Luego la vida nos alejó y nos volvió a acercar, como esas olas mansas que había en la playa cuando no corría el levante.
Tu trabajo, nuestro retorno, y nuestras vidas impusieron un abismo espacial, que nunca sentí que nos volviera desconocidos.
Las redes nos llevó a recuperar una cotidianeidad que no tuvimos ni siquiera durante aquellos años de la infancia y la primera juventud, falsa sin duda, pero que nos permitía saber que aquella infancia existió, que ese mundo seguía ahí, en La Haya, en bulevar de París, en San Francisco. En esos largos domingos, en aquellas pequeñas multitudes familiares.

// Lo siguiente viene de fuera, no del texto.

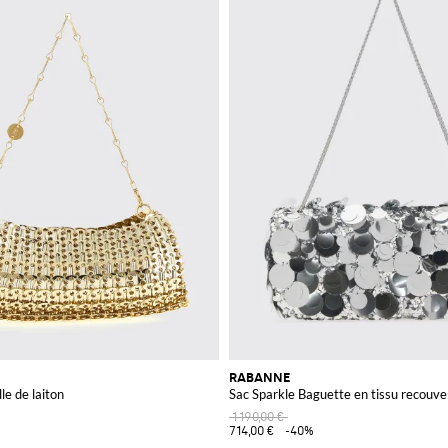
RABANNE
le de laiton
Sac Sparkle Baguette en tissu recouver
1 190,00 €
714,00 €
-40%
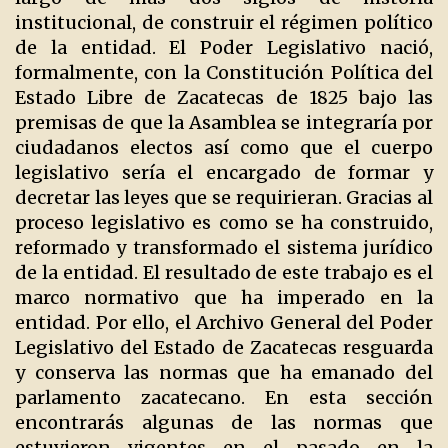
institucional, de construir el régimen político
de la entidad. El Poder Legislativo nació,
formalmente, con la Constitución Política del
Estado Libre de Zacatecas de 1825 bajo las
premisas de que la Asamblea se integraría por
ciudadanos electos así como que el cuerpo
legislativo sería el encargado de formar y
decretar las leyes que se requirieran. Gracias al
proceso legislativo es como se ha construido,
reformado y transformado el sistema jurídico
de la entidad. El resultado de este trabajo es el
marco normativo que ha imperado en la
entidad. Por ello, el Archivo General del Poder
Legislativo del Estado de Zacatecas resguarda
y conserva las normas que ha emanado del
parlamento zacatecano. En esta sección
encontrarás algunas de las normas que
estuvieron vigentes en el pasado en la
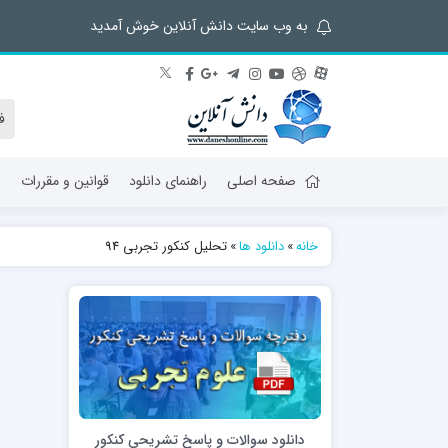
به وب سایت دانش آنلاین خوش آمدید
صفحه اصلی
راهنمای دانلود
قوانین و مقررات
ش
خانه
»
دانلود ها
»
تحلیل کنکور تجربی 94
دانلود سوالات و پاسخ تشریحی کنکور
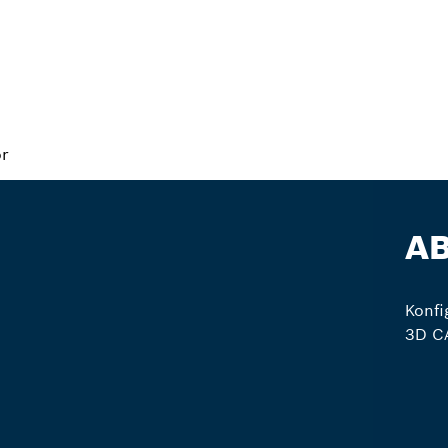
r
AB
Konfi
3D CA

A penas nos vimos tres de veces en los últimos años, despidiendo a nuestra querida Justita, aquellos días que pasaste en nuestro piso después del homenaje al abuelo Justo en el cementerio de Écija, y el penúltimo verano, cuando ya habías recorrido un largo campo de la enfermedad que finalmente te nos ha arrebatado.
Pero siempre sentí esa misma confianza, esa cercanía vital y emocional que nunca sabré si era real, pero que para mí valía todo el oro del mundo.
Ya no estás. Y sería egoísta por mi parte querer parecer que seré el que más te extrañe. Pero, créeme, contigo se va un trocito de mi paraíso infantil, el que siempre será nuestro verdadero reino.
Que la tierra te sea leve, querida prima.